In the records below, the line with "Por sintetizar importantes conceitos do mé" opens the range and the line with "epistemologia da educação [uma teoria do" closes it; print that range exactly and nothing else.

────────────────────────────────────────

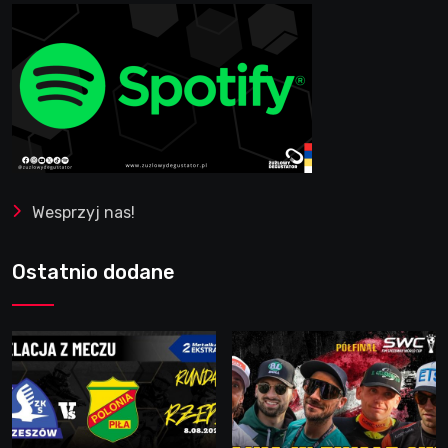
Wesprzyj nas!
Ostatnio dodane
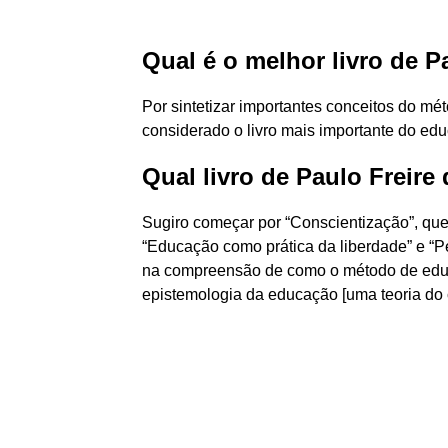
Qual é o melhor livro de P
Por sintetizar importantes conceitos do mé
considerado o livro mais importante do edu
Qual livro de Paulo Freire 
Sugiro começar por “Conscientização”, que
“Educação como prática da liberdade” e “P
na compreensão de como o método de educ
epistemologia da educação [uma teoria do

────────────────────────────────────────

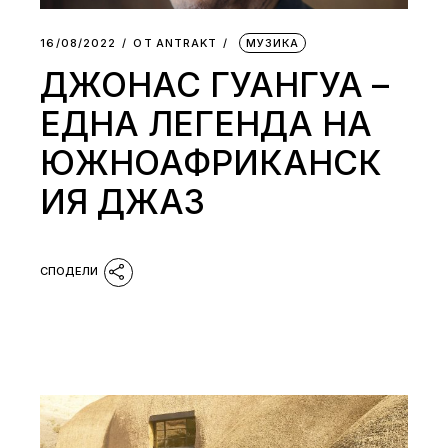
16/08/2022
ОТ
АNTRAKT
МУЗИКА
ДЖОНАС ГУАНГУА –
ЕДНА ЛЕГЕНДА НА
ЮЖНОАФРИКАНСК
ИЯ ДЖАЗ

────────────────────────────────────────

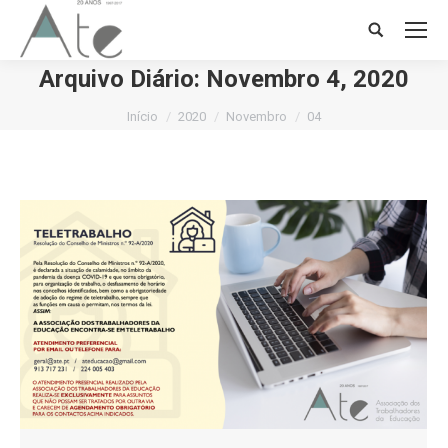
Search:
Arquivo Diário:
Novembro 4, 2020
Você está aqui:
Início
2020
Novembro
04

────────────────────────────────────────

§ **Expected answer**:
Por sintetizar importantes conceitos do mé
considerado o livro mais importante do edu
Qual livro de Paulo Freire 
Sugiro começar por “Conscientização”, que
“Educação como prática da liberdade” e “P
na compreensão de como o método de educ
epistemologia da educação [uma teoria do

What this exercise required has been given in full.